La tiranía del mercado y un Estado que abandonó a los consumidores
La tiranía del mercado y un Estado que abandonó a los consumidores
En Guatemala abundan las prácticas comerciales engañosas. Hay empresas que abusan sin pudor de sus clientes y que los estafan ante la mirada permisiva de un Estado que incumple con su obligación constitucional de proteger a los consumidores. La Diaco obliga a las empresas a tener libros de quejas, pero luego no se ocupa de revisarlos ni siquiera de archivarlos. Los bancos y las telefónicas tienen leyes propias que los vuelven intocables.

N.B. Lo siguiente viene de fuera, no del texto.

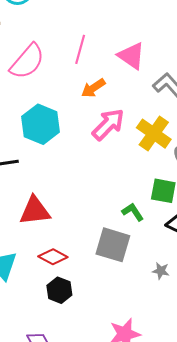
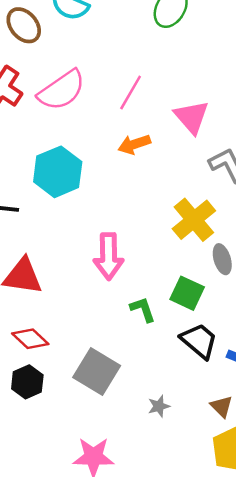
pink arrow: (108, 124) -> (109, 256), moved, turned 120
gray square: (113, 245) -> (97, 371), moved
gray star: (161, 271) -> (159, 406), moved, turned 30

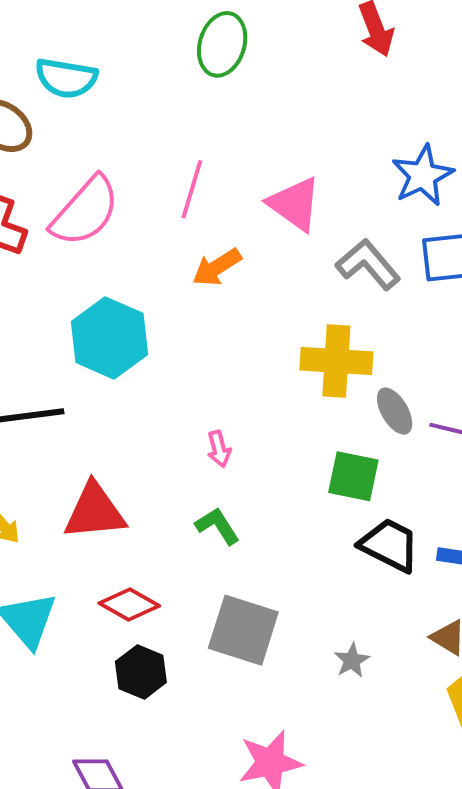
yellow cross: (194, 220) -> (336, 361), turned -33
pink arrow: (109, 256) -> (219, 449), size x0.5
green L-shape: (143, 309) -> (217, 526), moved

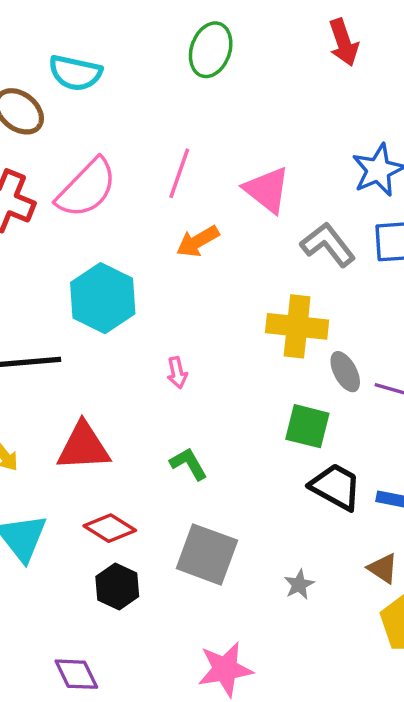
pink arrow: (219, 449) -> (177, 373), moved

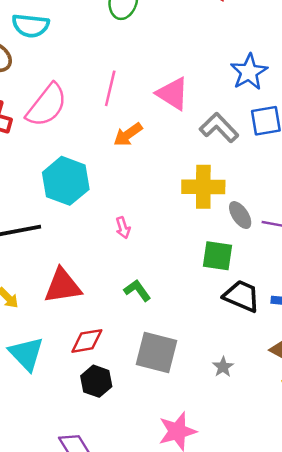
red diamond: (110, 528) -> (87, 341), turned -36

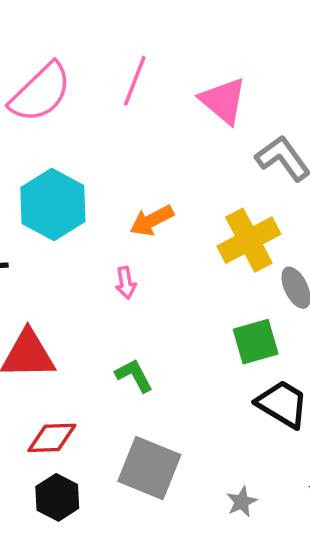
orange arrow: (128, 135) -> (152, 220), moved
yellow cross: (203, 187) -> (249, 240), turned -36
green square: (218, 256) -> (256, 342), turned -32

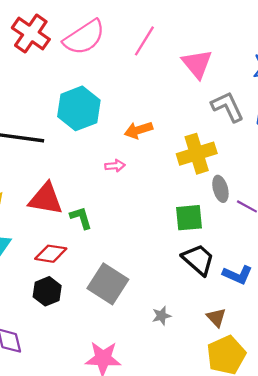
pink arrow: (126, 283) -> (115, 166), turned -96
green L-shape: (134, 375) -> (81, 218), moved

Detrás de la pomposa publicidad que ofrece líneas de crédito inmediatas, vacaciones de ensueño, jugosos descuentos, los mejores planes de internet y hasta maravillosos cambios corporales con poco esfuerzo, hay toda una estrategia de negocios diseñada para captar clientes a través del engaño. ¿Quién no ha caído en esas tentaciones? Las víctimas de este mercado son diversas, desde el precavido hasta el incauto, porque aquí nadie está a salvo.
A pesar de que en Guatemala existe una Ley de Protección al Consumidor y Usuario que establece los derechos de los compradores y las sanciones para quienes los quebranten, hay empresas que logran librarse de cualquier regulación: los bancos y las telefónicas están en primera fila.
La Dirección de Atención al Consumidor (Diaco), una entidad bajo la jerarquía del Ministerio de Economía, que debe velar por el cumplimiento de la ley, tiene pocas herramientas para evitar las arbitrariedades. Al Congreso no le interesa fortalecerla y al sistema de justicia apenas se le ven intenciones de apoyar a los afectados.
Mientras en países vecinos como México y El Salvador o hacia el sur del continente como Chile y Colombia, los Estados dan pasos para reforzar la vigilancia a las empresas para que negocien con reglas claras y frenen los abusos a sus clientes, en Guatemala priva la indiferencia.
Como en el juego de la perinola: todos “pierden”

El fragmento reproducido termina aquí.